▸ Task inputs:
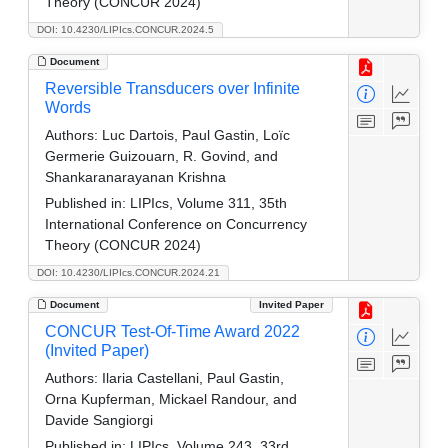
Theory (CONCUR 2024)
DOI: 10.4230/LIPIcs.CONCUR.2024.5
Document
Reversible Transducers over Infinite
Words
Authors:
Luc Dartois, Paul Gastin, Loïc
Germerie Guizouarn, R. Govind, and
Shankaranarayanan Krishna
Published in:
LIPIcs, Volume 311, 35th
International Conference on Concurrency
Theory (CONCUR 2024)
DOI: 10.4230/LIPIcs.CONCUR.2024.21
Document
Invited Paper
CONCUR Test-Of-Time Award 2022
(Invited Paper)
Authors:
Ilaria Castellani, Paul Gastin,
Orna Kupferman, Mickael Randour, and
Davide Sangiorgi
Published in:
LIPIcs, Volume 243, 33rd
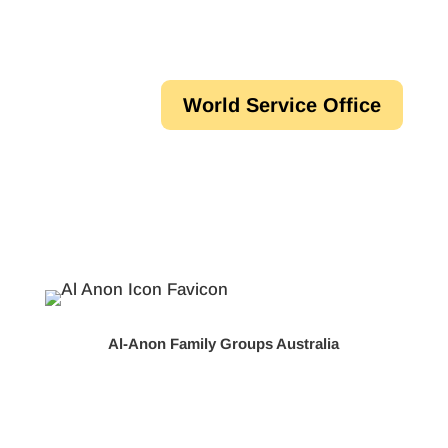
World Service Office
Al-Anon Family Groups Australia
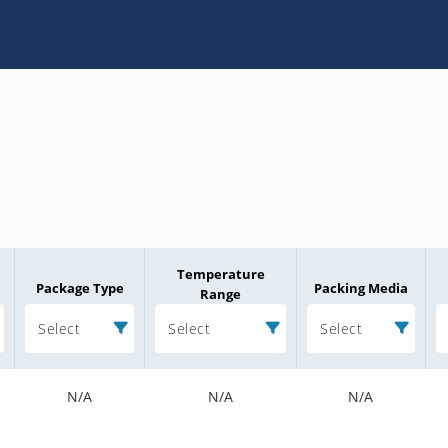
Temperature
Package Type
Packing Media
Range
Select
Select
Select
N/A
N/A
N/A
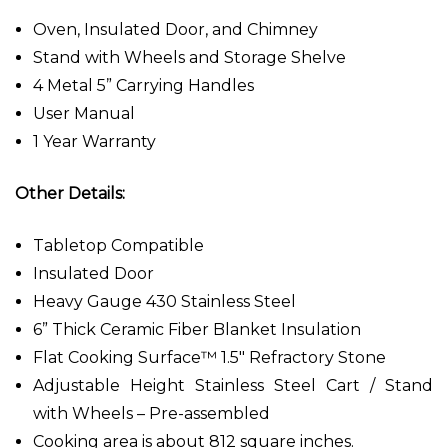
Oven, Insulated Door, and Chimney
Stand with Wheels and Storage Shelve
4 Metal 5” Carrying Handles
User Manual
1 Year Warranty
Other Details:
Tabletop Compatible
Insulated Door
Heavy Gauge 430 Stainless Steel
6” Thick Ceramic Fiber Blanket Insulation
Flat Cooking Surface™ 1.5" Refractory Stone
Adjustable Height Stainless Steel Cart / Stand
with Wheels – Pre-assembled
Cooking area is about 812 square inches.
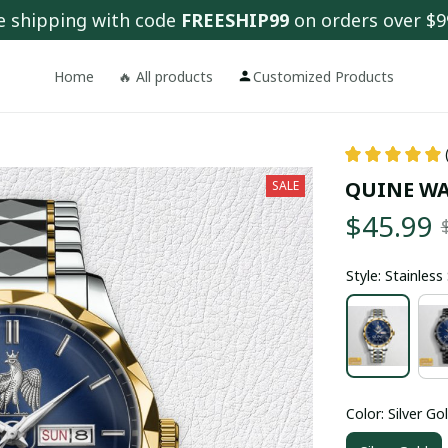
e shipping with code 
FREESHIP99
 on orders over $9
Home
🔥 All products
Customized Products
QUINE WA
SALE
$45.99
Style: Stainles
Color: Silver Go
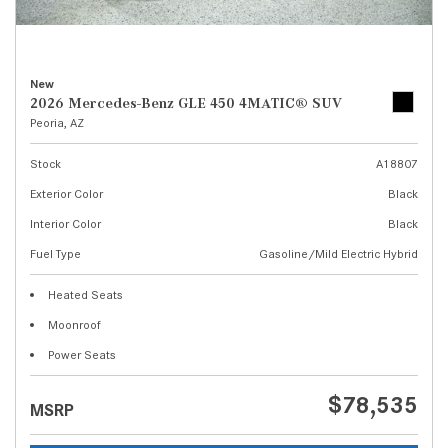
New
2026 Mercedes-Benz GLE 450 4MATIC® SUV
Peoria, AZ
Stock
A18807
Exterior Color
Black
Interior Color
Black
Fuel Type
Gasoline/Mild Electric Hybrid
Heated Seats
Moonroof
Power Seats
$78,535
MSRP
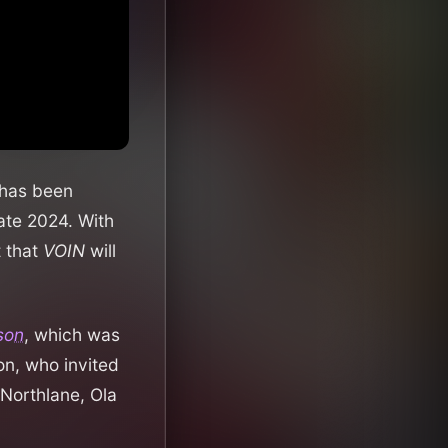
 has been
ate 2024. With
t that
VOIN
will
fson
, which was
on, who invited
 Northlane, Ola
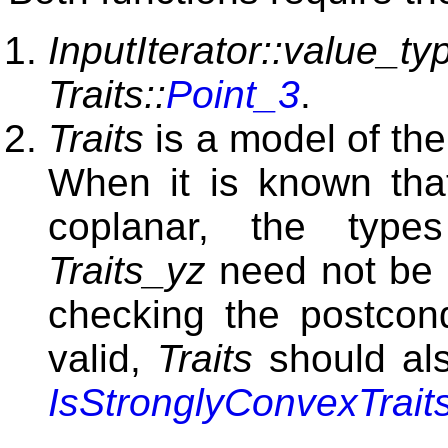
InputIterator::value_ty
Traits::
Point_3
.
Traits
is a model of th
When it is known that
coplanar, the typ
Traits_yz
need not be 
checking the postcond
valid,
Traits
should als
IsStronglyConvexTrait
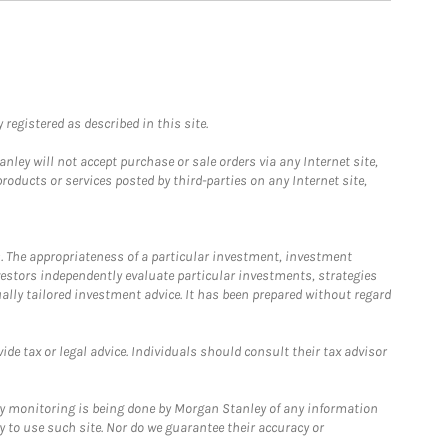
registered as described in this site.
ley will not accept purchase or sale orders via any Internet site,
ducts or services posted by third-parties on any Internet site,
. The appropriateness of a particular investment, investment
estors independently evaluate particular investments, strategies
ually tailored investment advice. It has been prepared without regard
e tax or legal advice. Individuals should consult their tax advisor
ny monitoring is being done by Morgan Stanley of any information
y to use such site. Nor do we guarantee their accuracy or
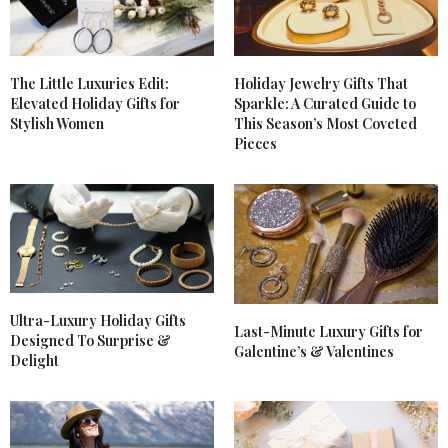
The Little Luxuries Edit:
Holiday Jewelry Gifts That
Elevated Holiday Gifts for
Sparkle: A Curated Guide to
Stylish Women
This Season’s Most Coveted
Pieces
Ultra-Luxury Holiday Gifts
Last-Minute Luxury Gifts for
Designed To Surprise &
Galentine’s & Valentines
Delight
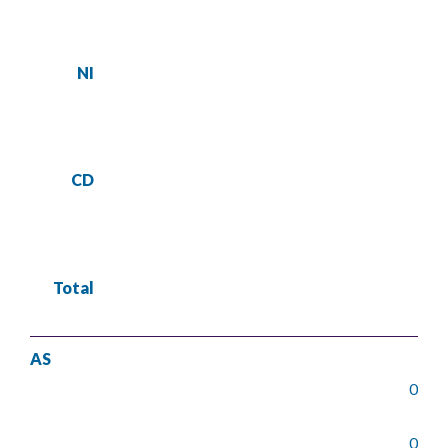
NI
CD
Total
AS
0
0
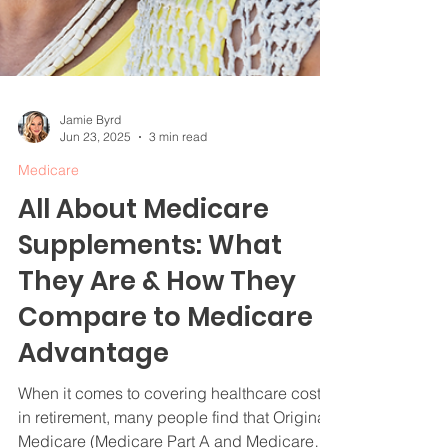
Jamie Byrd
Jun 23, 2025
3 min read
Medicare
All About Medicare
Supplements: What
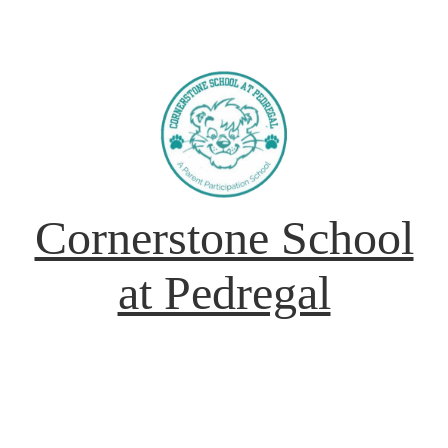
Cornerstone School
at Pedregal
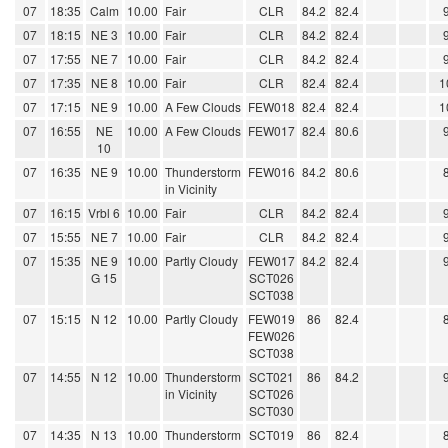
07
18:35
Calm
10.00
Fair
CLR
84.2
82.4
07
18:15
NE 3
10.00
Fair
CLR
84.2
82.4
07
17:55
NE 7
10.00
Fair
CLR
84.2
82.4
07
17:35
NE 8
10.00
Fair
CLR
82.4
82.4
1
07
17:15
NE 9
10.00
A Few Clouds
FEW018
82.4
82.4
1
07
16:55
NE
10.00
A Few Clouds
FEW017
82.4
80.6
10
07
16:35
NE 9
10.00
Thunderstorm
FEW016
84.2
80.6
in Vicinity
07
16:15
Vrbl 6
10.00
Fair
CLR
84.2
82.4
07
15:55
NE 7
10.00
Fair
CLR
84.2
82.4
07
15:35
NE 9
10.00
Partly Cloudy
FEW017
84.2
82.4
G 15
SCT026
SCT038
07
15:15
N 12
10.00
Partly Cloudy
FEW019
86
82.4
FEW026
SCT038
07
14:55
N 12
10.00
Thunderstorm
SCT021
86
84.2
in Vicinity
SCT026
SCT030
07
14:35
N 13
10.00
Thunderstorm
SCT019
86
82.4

▸ What you will do:
Would you copy out, exactly and with no pictures, only the lines above from the one that contains "Power Seats" through the one that contains "registered as described in this site."?

▸ Exercise result:
Power Seats
$78,535
MSRP
 has been
ate 2024. With
t that
VOIN
will
fson
, which was
on, who invited
 Northlane, Ola
InputIterator::value_ty
Traits::
Point_3
.
Traits
is a model of th
When it is known that
coplanar, the typ
Traits_yz
need not be 
checking the postcond
valid,
Traits
should als
IsStronglyConvexTrait
registered as described in this site.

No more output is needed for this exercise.